For a long moment, the palace hall was silent, save for the sound of Jerusha's shallow breathing and the faint hum of power still radiating from Josh.
He had tried mercy. He had tried reason. He would not hesitate again. If they forced his hand, he would add every last one of them to the list of the dead.
""Within the next five seconds," Josh said, his voice so soft it barely seemed to belong in the echoing open air, "whomever still chooses to stand in front of me will be sending a message of defiance. And I will bring my judgment upon you — no matter who you are."
The words weren't shouted. They didn't need to be. They slithered through the air, filling every corner of the palace hall, settling into the ears of all who heard them like poison.

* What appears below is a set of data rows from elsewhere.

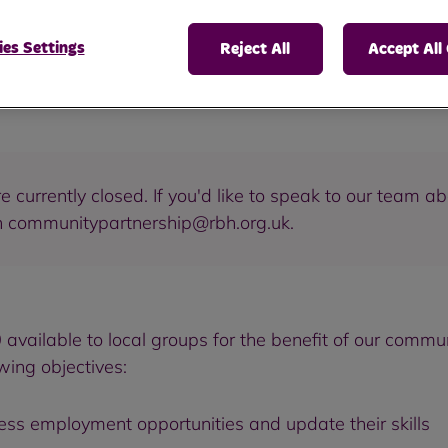
es Settings
Reject All
Accept All
 currently closed. If you'd like to speak to our team ab
n communitypartnership@rbh.org.uk.
vailable to local groups for the benefit of our commun
owing objectives:
ess employment opportunities and update their skills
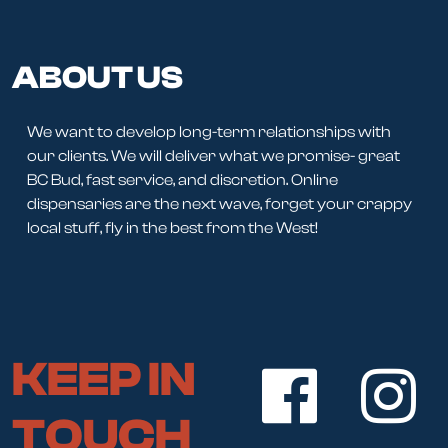
ABOUT US
We want to develop long-term relationships with
our clients. We will deliver what we promise- great
BC Bud, fast service, and discretion. Online
dispensaries are the next wave, forget your crappy
local stuff, fly in the best from the West!
KEEP IN
TOUCH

Even Granero — battle-hardened Granero — shivered as though an invisible chill had swept through the room. Josh's own generals, men who were bonded to him by loyalty and had in the past followed him through fire and war, swallowed hard and tightened their grips on their weapons, not because they intended to use them but because they needed something solid to hold onto. Behind them, the two thousand soldiers who had sworn loyalty to the black dragon, to Josh Aratat, felt the same creeping dread — a strange mix of awe and terror.

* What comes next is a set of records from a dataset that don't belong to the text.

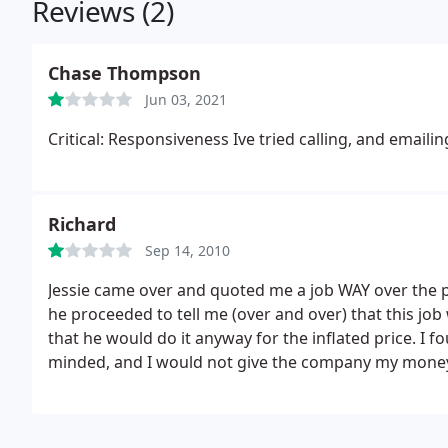
Reviews (2)
Chase Thompson
Jun 03, 2021
Critical: Responsiveness Ive tried calling, and emai
Richard
Sep 14, 2010
Jessie came over and quoted me a job WAY over the p
he proceeded to tell me (over and over) that this job
that he would do it anyway for the inflated price. I 
minded, and I would not give the company my money 
company to do this job!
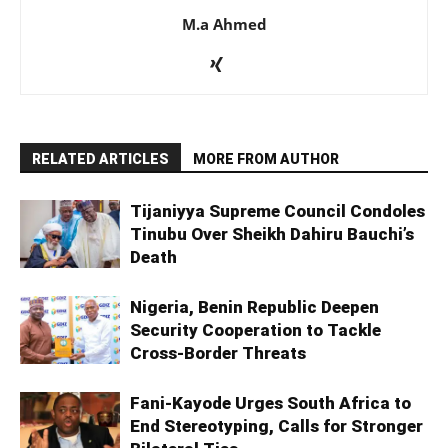
M.a Ahmed
RELATED ARTICLES
MORE FROM AUTHOR
Tijaniyya Supreme Council Condoles
Tinubu Over Sheikh Dahiru Bauchi’s
Death
Nigeria, Benin Republic Deepen
Security Cooperation to Tackle
Cross-Border Threats
Fani-Kayode Urges South Africa to
End Stereotyping, Calls for Stronger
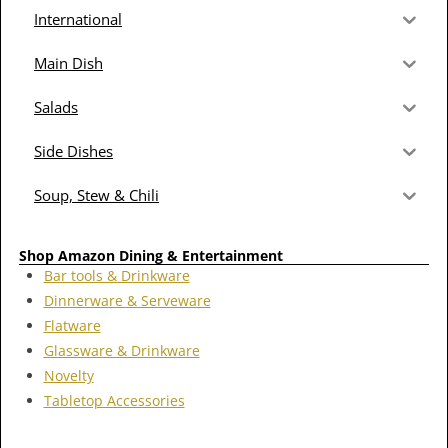
International
Main Dish
Salads
Side Dishes
Soup, Stew & Chili
Shop Amazon Dining & Entertainment
Bar tools & Drinkware
Dinnerware & Serveware
Flatware
Glassware & Drinkware
Novelty
Tabletop Accessories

This was not the Josh they had known.
This was the Black Dragon unleashed.
He had always fought for the weak, always stood between his men and death, always struck only at the guilty. But this? This was different. This was the boy who had once been trampled by fate, now staring down his own bloodline and promising to erase them if they dared oppose him.

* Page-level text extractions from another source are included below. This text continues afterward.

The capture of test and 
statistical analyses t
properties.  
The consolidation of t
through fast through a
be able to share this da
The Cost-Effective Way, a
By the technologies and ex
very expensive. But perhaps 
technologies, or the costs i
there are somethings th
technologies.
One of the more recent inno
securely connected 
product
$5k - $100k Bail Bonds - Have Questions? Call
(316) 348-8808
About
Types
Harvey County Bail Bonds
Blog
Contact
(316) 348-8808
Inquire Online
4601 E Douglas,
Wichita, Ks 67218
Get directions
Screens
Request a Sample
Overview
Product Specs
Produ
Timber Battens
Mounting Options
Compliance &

It wasn't just frightening. It was shattering every mental barrier to the understanding of the restraints of the black dragon. It was judgment day standing in the flesh before them.
The seconds dragged like hours.
One.
Josh's rod hummed faintly, the golden-black aura around him beginning to coil tighter, ready to strike.
Two.
Princess Zemira's composure cracked first. Her lips trembled as though she wanted to say something, but instead she slowly stepped out of the way, her royal dress whispering against the floor. She dared not look at Josh as she moved.
Three.
Prince Michael's jaw clenched, but he too moved aside, his every step deliberate — as if to say I am not against you or for you, though the sweat gathering at his temple betrayed him.
Four.
Princess Judith bit her lip hard enough to draw blood. Her eyes darted between Josh and Jaden before she exhaled sharply and backed away, her hands raised in surrender.
And then there were four.
Prince Jaden. Prince Rezbah. Princess Jerusha. Princess Karen.
They stood shoulder to shoulder, unmoving, their defiance a wall of ice before the storm.
Jaden's lips curved into a thin smile, though his fingers were curled so tightly his knuckles turned white. Rezbah's eyes burned with quiet fury, his hand hovering near the hilt of his blade — not to attack, but to remind himself he still had a weapon. Jerusha stood like a marble statue, her face pale but unyielding, and Karen tilted her chin upward, meeting Josh's gaze with a look that dared him to try.
The environment fell into a terrible silence, the kind of silence that lives only at the edge of disaster.
Josh's aura flared slightly, and for a moment it seemed as though the entire palace might collapse beneath the weight of his power.
He looked at them — at his siblings who had chosen defiance over survival — and for a brief second, no one was sure whether the next breath they took would be their last.